Department of Physical Therapy, University of Haifa, Haifa, Israel.
Department of Psychology, University of Haifa, Haifa, Israel.
PLoS One. 2022 Jul 21;17(7):e0271336. doi: 10.1371/journal.pone.0271336. eCollection 2022.
To investigate the: (1) role of basic muscle pain sensitivity and psychological factors in the prediction of movement-evoked pain (MEP) following delayed onset muscle soreness (DOMS), and (2) association of MEP with changes in systemic muscle pain sensitivity following DOMS induction.
Fifty-one participants were assigned to either eccentric resistance exercise or control groups.
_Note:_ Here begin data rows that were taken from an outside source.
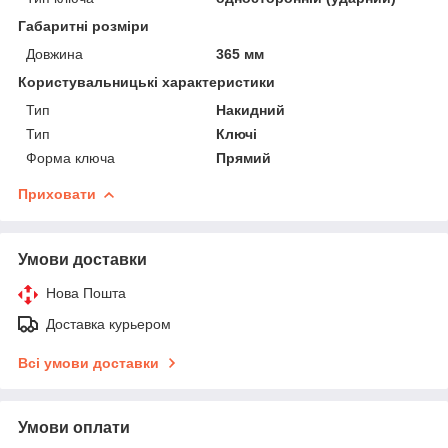
Габаритні розміри
Довжина
365 мм
Користувальницькі характеристики
Тип
Накидний
Тип
Ключі
Форма ключа
Прямий
Приховати
Умови доставки
Нова Пошта
Доставка курьером
Всі умови доставки
Умови оплати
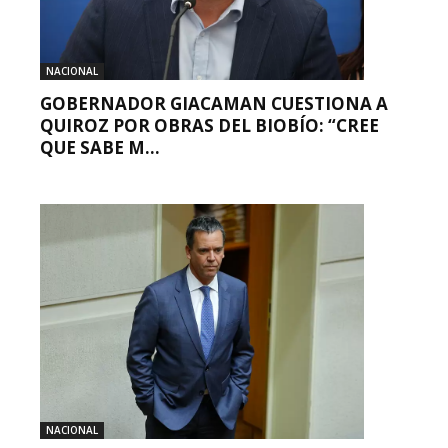
NACIONAL
GOBERNADOR GIACAMAN CUESTIONA A
QUIROZ POR OBRAS DEL BIOBÍO: “CREE
QUE SABE M...
NACIONAL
They completed questionnaires evaluating psychological distress and underwent muscle pain sensitivity evaluation by the pressure pain threshold (PPT) test at the exercised and remote muscles, before and 24 hours following the intervention. MEP intensity was determined in response to lifting a 3kg canister using a visual analogue scale (VAS).
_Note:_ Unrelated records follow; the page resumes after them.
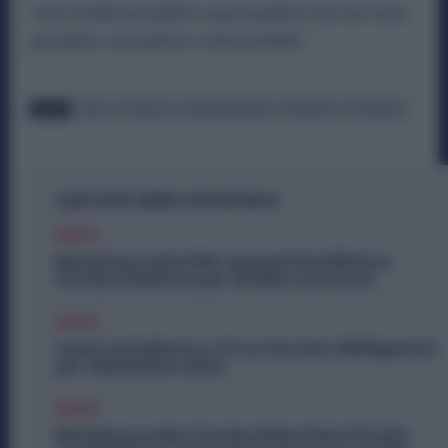
il più fastidio possibile a questi padroni che non sono
più datori, ma padroni a tutti gli effetti.”
TAGS
CCNL
FIOM CGIL
METALMECCANICI
RINNOVO
SCIOPERO
I più letti della settimana
Diritti
Metalmeccanici PMI: Aumenti da 200 Euro.
Firmato il Rinnovo per 36 Mila Lavoratori
Diritti
Lavoro in Fabbrica, C’è un Vaccino Obbligatorio
per i Metalmeccanici
Diritti
Metalmeccanici, Premio di Risultato Più Alto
The exercise group demonstrated MEP intensity of 5/10 on VAS and reduced PPTs at the main exercised muscle (p<0.001). A regression tree analyses revealed that the level of anxiety trait predicted a higher MEP intensity. A secondary analysis showed that 53% participants who were DOMS responders (MEP > mild intensity; ≥ 3/10 VAS) exhibited decreased PPTs in the exercised (p<0.001) and remote (p = 0.027) muscles following eccentric exercise. Characterization of DOMS responders revealed that, at baseline, they had lower PPTs in the exercised (p = 0.004) and remote (p = 0.001) muscles and reported higher psychological distress i.e., anxiety trait and depression symptoms (p<0.05), compared to non-responders. A regression analysis revealed that lower PPT or high levels of anxiety trait increased the probability to become a responder (p = 0.001).
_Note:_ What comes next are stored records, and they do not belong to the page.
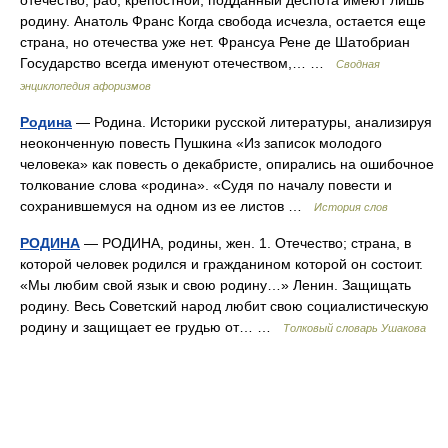
отечество; раб, крепостной, подданный деспота имеют лишь
родину. Анатоль Франс Когда свобода исчезла, остается еще
страна, но отечества уже нет. Франсуа Рене де Шатобриан
Государство всегда именуют отечеством,… …
Сводная
энциклопедия афоризмов
Родина
— Родина. Историки русской литературы, анализируя
неоконченную повесть Пушкина «Из записок молодого
человека» как повесть о декабристе, опирались на ошибочное
толкование слова «родина». «Судя по началу повести и
сохранившемуся на одном из ее листов …
История слов
РОДИНА
— РОДИНА, родины, жен. 1. Отечество; страна, в
которой человек родился и гражданином которой он состоит.
«Мы любим свой язык и свою родину…» Ленин. Защищать
родину. Весь Советский народ любит свою социалистическую
родину и защищает ее грудью от… …
Толковый словарь Ушакова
Susceptibility to MEP following DOMS is determined by muscle pain hypersensitivity and high levels of anxiety trait. MEP at the early stage of DOMS is linked with an increase in systemic muscle pain sensitivity suggestive of central mechanisms. This knowledge is valuable in translating science into clinical musculoskeletal pain management.
研究:(1)基础肌肉疼痛敏感性和心理因素在延迟性肌肉酸痛(DOMS)后运动诱发疼痛(MEP)预测中的作用,以及(2)MEP 与 DOMS 诱导后全身肌肉疼痛敏感性变化的关系。
51 名参与者被分配到离心抗阻运动组或对照组。他们完成了评估心理困扰的问卷,并在干预前后对运动和非运动肌肉进行了压力疼痛阈值(PPT)测试以评估肌肉疼痛敏感性。MEP 强度通过视觉模拟量表(VAS)来确定,参与者需要举起一个 3 公斤的罐子。
运动组在 VAS 上的 MEP 强度为 5/10,并在主要运动肌肉上的 PPT 降低(p<0.001)。回归树分析显示,焦虑特质水平预测了更高的 MEP 强度。二次分析显示,53%的 DOMS 反应者(MEP>轻度强度;≥3/10 VAS)在离心运动后,运动(p<0.001)和非运动(p=0.027)肌肉的 PPT 降低。DOMS 反应者的特征表明,在基线时,他们在运动(p=0.004)和非运动(p=0.001)肌肉中的 PPT 较低,并且报告了较高的心理困扰,即焦虑特质和抑郁症状(p<0.05),与非反应者相比。回归分析表明,较低的 PPT 或较高的焦虑特质水平增加了成为反应者的可能性(p=0.001)。
DOMS 后 MEP 的易感性由肌肉疼痛敏感性增加和高水平的焦虑特质决定。DOMS 早期的 MEP 与全身肌肉疼痛敏感性增加有关,提示存在中枢机制。这些知识对于将科学转化为临床肌肉骨骼疼痛管理具有重要意义。